オーストリア、ザルツブルクにて中谷さんが過ごされた約三か月間の暮らしを読むエッセイ。
中谷さんの旦那さんは、ドイツ人でありウィーンフィルハーモニーのヴィオラ奏者ティロ・フィフナー氏。
コロナが世界的に騒がれ始めたころ、旦那さんの迎えにより自然豊かなザルツブルクに飛び、家事に、ドイツ語の勉強に、子育てにと多忙な日々を過ごす。
◇庭仕事とお料理への情熱
ザルツブルクには広大な自然がある。
山があり、川がある。そして、自宅には大きな庭があるのだ。
コロナ禍により在宅時間が増え、ガーデニングやDIYが世界的に流行りに流行っているそうな。
多年草に宿根草、ハーブに苔を庭に植え、夫婦間の「ガーデニング哲学」を実践する。
風が種を運び、ときに予想外のところから芽吹くのも楽しみのひとつという。
ガーデニング界にも「多様性」を愛でる考え方が提唱されているのだとか。
そして、中谷さんといえば、お料理!
これは本当に舌が肥えておられるのだなぁと思った。
インスタグラムにも洗練された数々のお料理がアップされていた。
オーストリアはドイツに先駆けてエコ先進国ということで、オーガニックの野菜や果物の取り扱いが徹底されているという。
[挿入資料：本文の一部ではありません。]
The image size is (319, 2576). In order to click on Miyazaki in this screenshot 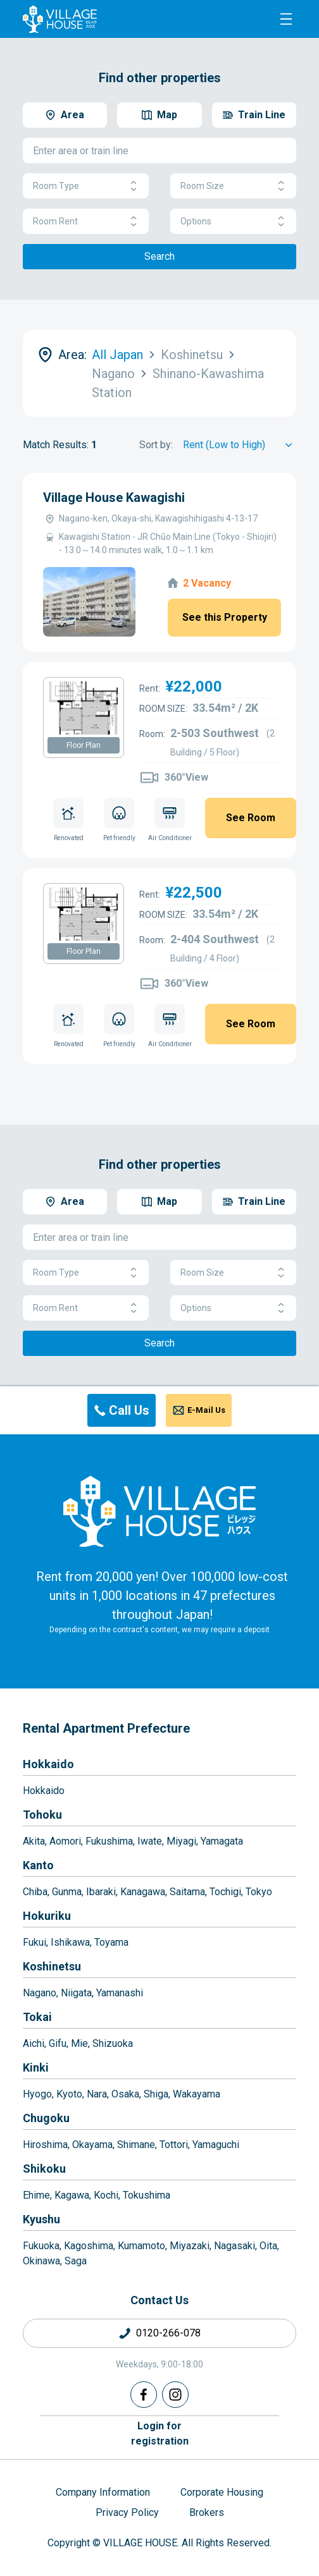 , I will do `click(190, 2246)`.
読んでいたら、さまざまなこだわりの素材を選び、こんなに楽しくお料理できるのって、本当に素敵だなと思った。
◇語学勉強について
中谷さんは、若かりし頃にフランス居住歴があるため、フランス語と英語を流暢に話すことができるという。
このエッセイには、ドイツ語習得の奮闘ぶりが描かれている。
中谷さんは、オンライン授業で実践的なドイツ語の習得に努められている。
フランス語、英語が(韓国語も話せるとか)ペラペラでも、また新たな語学を身に着けるって、やはり本当に一筋縄ではいかないのだなと語学習得の困難さを痛感する。
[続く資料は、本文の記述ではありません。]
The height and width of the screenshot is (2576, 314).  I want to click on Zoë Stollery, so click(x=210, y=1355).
自分も大学時代にドイツ語を履修したが、ドイツ語は男性名詞に女性名詞に…中性名詞がある。
格変化と冠詞が圧倒的に難しい。
(というか、私は英語も十分にできないので、それ以前の問題だけど)
方言とかによる違いもあるから、ちょっとしたコミュニケーションもはじめは大変とあった。
◇家族のかたち
この本の執筆時点で6歳である中谷さんご夫婦の娘さん、Jちゃんは夫の連れ子である。
娘さんの生みの母であり、旦那さんの元パートナーの女性とも協力しながら、子育てをみんなで行う。
しかし、ヨーロッパではこのようなパッチワーク家庭はなにも珍しいことではないという。
そして、旦那さんの元パートナーの女性にも現在のパートナーがおり、むろんその男性も子育てを協力し合う。
そしてその男性にも連れ子の娘ちゃんがおり、Jちゃんと年が近くて、仲良くしているという。
『サザエさん』よりも、『渡る世間は鬼ばかり』よりも血縁関係がないぶん、フクザツな家族像である。
カルチャーショックを受けるとともに、改めて合理主義な国民性だからこそ根付いた文化なのかなと感じた。
ヨーロッパでも特にドイツは、そんなイメージが強い。
男女平等のもと、男性も積極的に育児に参加する。
そのぶん、女性の方が稼ぎがあれば、例えば別れるときの経済的なあれやこれやも平等。
別れたあとも稼ぎ柱であった女性側が、男性側にお金を送り続けることもあるという。
極端な話、イスラエルでは、男女平等に兵役もあるというし。
真の男女平等ってこういうことだ、と思う。すべてフェア。
それがいいかどうかは置いておいて、女性の社会進出をと声高に叫ぶならば、相応の覚悟がいるということかとぼんやり。
◇
日記調で書かれており、まるでブログを読むような感覚ですいすい読めた。
時事や自論も交えつつ綴られる、知性あふれる文章が、とにかく良い。
今度は、旅行エッセイ『インド旅行記』も読みたいと思う。